SchoolShenanigans · 11/06/2023 15:23

  1. It can be a sexual crime. Please show evidence where it's never a sexual crime.
  1. State control over people's bodies - hell no? But it's ok for innocent babies to end up in care again and again? You've shown no regard for them.
  1. Slippery slope to death penalty. I think it would do everyone a favour to kill convicted paedophiles. Their sexual orientation towards children rarely changes.
  1. Yes police lie, but so do abusive parents.

Why are you defending child abusers? And in doing so, saying it's ok for more children to either live being abused or having to live in a failed (and often abusive) care system?

OP in the nicest possible way, you are missing the point time and time again. Saying that the police lie but so do parents is a terrible attempt at a defence of your argument. How would that argument protect a potentially innocent person about to be castrated?

Eleganz · 11/06/2023 15:25

I also have a family member who has 6 children with different inappropriate fathers, in and out of prison, social services involvement and criminal convictions. Providing a shit childhood for multiple innocent children who will be affected for life.

Sorry, where is the paedophilia in that example?

First post by the OP.

Mummytolittleones92 · 11/06/2023 15:25

Defending the rights of all citizens is not defending child abusers. Jesus wept.

Mummytolittleones92 · 11/06/2023 15:28

OP please let us all know how you’d legally protect anyone suffering a miscarriage of justice where they had been sterilised or castrated? Prit stik and a £100 ‘we’re sorry’ goodwill voucher? You don’t come across as having the capacity to understand an argument like this. You would benefit from reading up on it, understanding the law better, human rights and why they are there for the protection of all. Don’t ever assume that because a government is a supposedly 1st world country that the right thing would always be done.

ilovesooty · 11/06/2023 15:28

SchoolShenanigans · 11/06/2023 15:23

  1. It can be a sexual crime. Please show evidence where it's never a sexual crime.
  1. State control over people's bodies - hell no? But it's ok for innocent babies to end up in care again and again? You've shown no regard for them.
  1. Slippery slope to death penalty. I think it would do everyone a favour to kill convicted paedophiles. Their sexual orientation towards children rarely changes.
  1. Yes police lie, but so do abusive parents.

Why are you defending child abusers? And in doing so, saying it's ok for more children to either live being abused or having to live in a failed (and often abusive) care system?

No one is "defending child abusers".

NeverDropYourMooncup · 11/06/2023 15:30

SchoolShenanigans · 11/06/2023 13:05

I disagree.

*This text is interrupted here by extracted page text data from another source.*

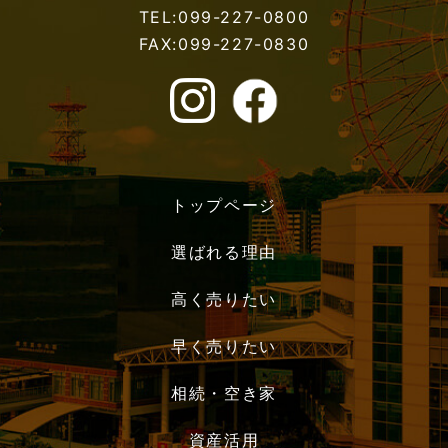
TEL:099-227-0800
FAX:099-227-0830
トップページ
選ばれる理由
高く売りたい
早く売りたい
相続・空き家
資産活用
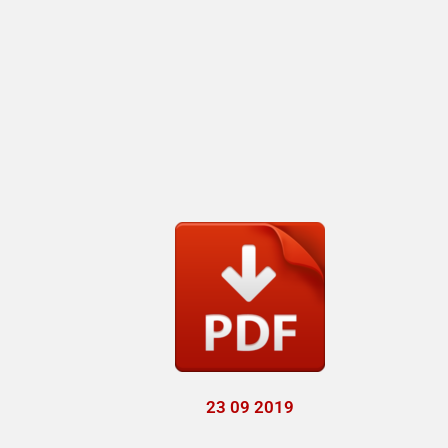
23 09 2019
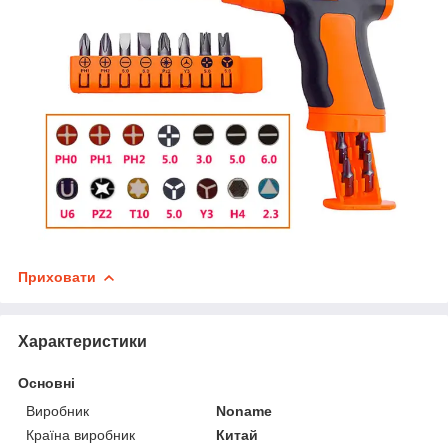
Приховати
Характеристики
Основні
Виробник
Noname
Країна виробник
Китай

No balls, lower testosterone, lower sex drive, less drive to rape.

I'm not saying testosterone is all to blame, clearly not, but I think it features.

And I didn't mean it would stop abuse. It would stop being able to have more children to abuse.

You really don't want a paedophile angry at having his physical functioning impaired, whether it is due to orchidectomy, medication, dysfunction or more extensive surgery. I'm not going to go into detail, but rapists and abusers will still find a way to serve their purposes - and be angrier about it.

Eleganz · 11/06/2023 15:32

lemonaddde · 11/06/2023 15:19

I can't help but think that child abusers should have thought about this before they took control of an innocent child's body.

This really isn't about the criminals, this is about what we, as members of a civilised democracy, allow the state to do to its people.

Your idea leads to criminals effectively forfeiting any human rights and allows for any abuse to be meted out to those found guilty of any particular crime by the state as it sees fit as "they should have thought about it before doing the crime".